2. Discuss the sampling technique used by Springfield officials and its implication(s) on the quality of collected data.

Problem B (20%): Descriptive statistics

3. Compute descriptive statistics for all eligible variables in the dataset. For quantitative variables, you must at least include the following statistical measures: mean, standard deviation, kurtosis, skewness, range, and five-number summary. Use appropriate statistics for categorical variables.

4. Using the computed statistics and appropriate charts, comment on the value distribution in each quantitative variable.

Problem C (30 %): Inferential statistics

Note: in solving questions 5 – 7, you must provide a justification for the chosen statistical method. By referring to Data Science Roadmap process model, show the step-by-step process of your statistical analyses in the submitted Excel workbook.

5. The national environmental agency determines that fish samples with more than 1.0 ppm are to be considered “Unsafe” because they exceed the safety limit for human consumption.

Springfield’s local environmental agency authority, however, considers samples with more than 0.4 ppm are at sufficient level of risk that they warrant further actions (e.g. issuing health advisory, banning fishing activities at selected reservoir, etc.). Based on the given dataset, what are the risk levels of reservoirs in Springfield? Should the local authority take any action?

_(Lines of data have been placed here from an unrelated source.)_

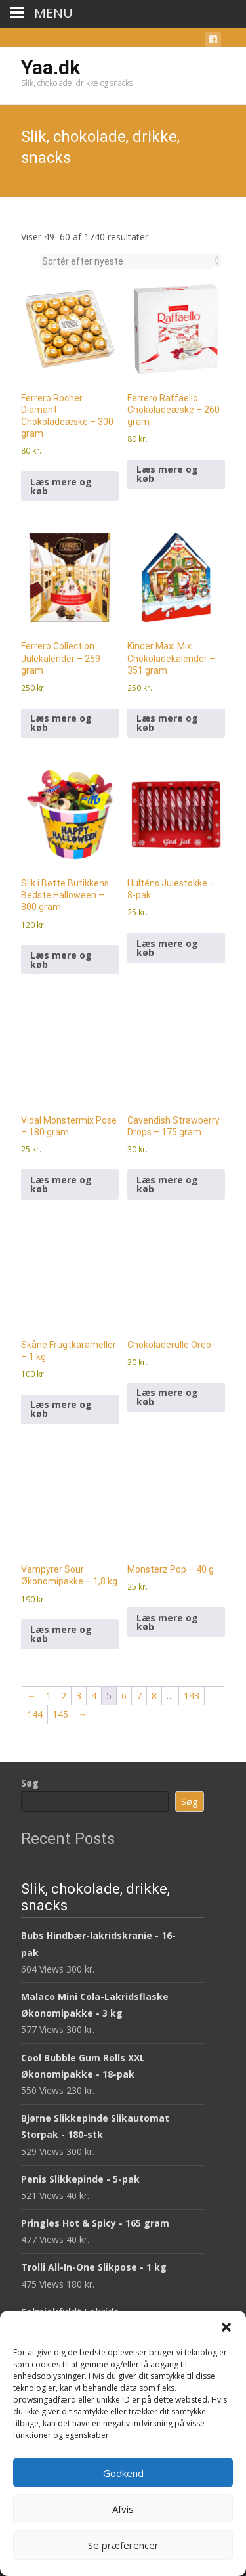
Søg (30, 1783)
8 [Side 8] (154, 1696)
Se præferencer (123, 2545)
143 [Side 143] (191, 1696)
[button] (226, 2327)
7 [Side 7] (139, 1696)
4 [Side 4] (93, 1696)
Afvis (123, 2509)
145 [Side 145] (60, 1714)
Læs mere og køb (61, 486)
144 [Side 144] (35, 1714)
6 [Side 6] (124, 1696)
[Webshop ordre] (126, 261)
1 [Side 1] (48, 1696)
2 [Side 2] (63, 1696)
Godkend (123, 2472)
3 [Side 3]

6. There are concerns among industrialists who are benefiting from dams and dam constructions that there will be claims that high mercury levels in fish are related to the presence of dams in the reservoir’s drainage. Determine if the data support or refute this claim.

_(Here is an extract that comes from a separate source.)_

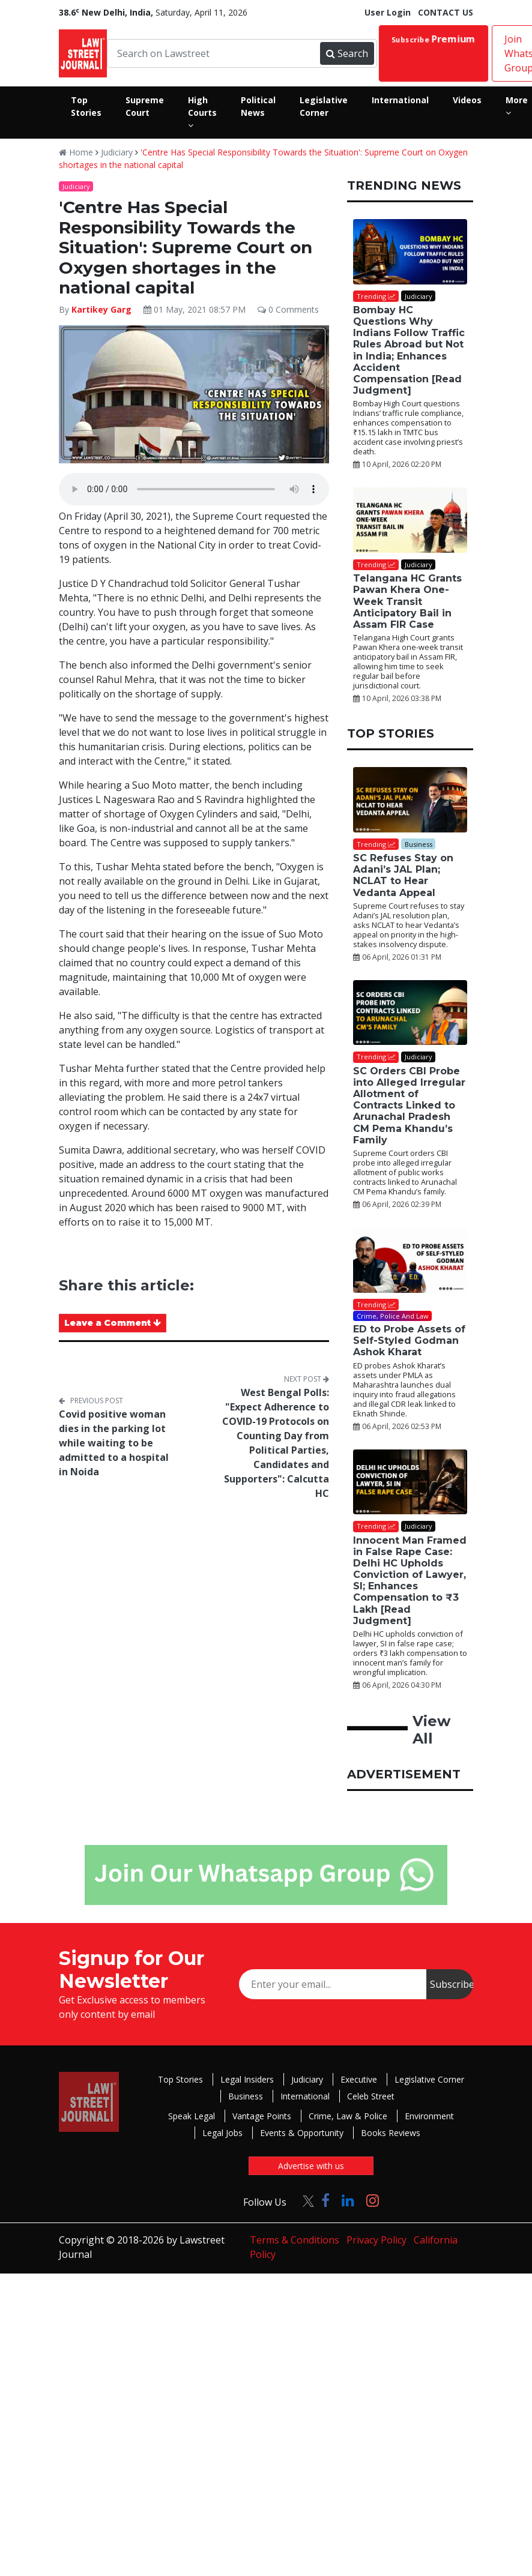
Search (347, 53)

7. A colleague of yours wonders if the flushing rate of a reservoir could have anything to do with its sampled mercury level. Please answer her curiosity.

Problem D (10 %): Outlier analysis

8. By using outlier analysis, find if there is any reservoir with outlying mercury level.

9. With the outlier(s) removed, repeat the statistical analyses performed for Problem C Question 6. Report whether it results in a different public policy making. Finally, discuss common approaches in dealing with outliers.

Problem E (30 %): Data visualisation and storytelling

10. You are called to brief the members of Springfield legislature with results of your statistical analyses above. Your audience are not only concerned about the impact of mercury on community health and local tourism industries, but also need to know if certain public policies need to be immediately actioned. Note that most of your audience have no background in statistics.

Complete this task by:

· Producing a single Power BI dashboard containing relevant data visualisations. This dashboard must be uploaded to Power BI service and shared with your instructor and the teaching support team.

· Record a 5-minute PowerPoint presentation, utilising selected data visualisations found in your Power BI dashboard.

· In your report, explain in detail how you applied at least one principle of effective data visualisation and storytelling when planning the Power BI dashboard and in delivering the presentation.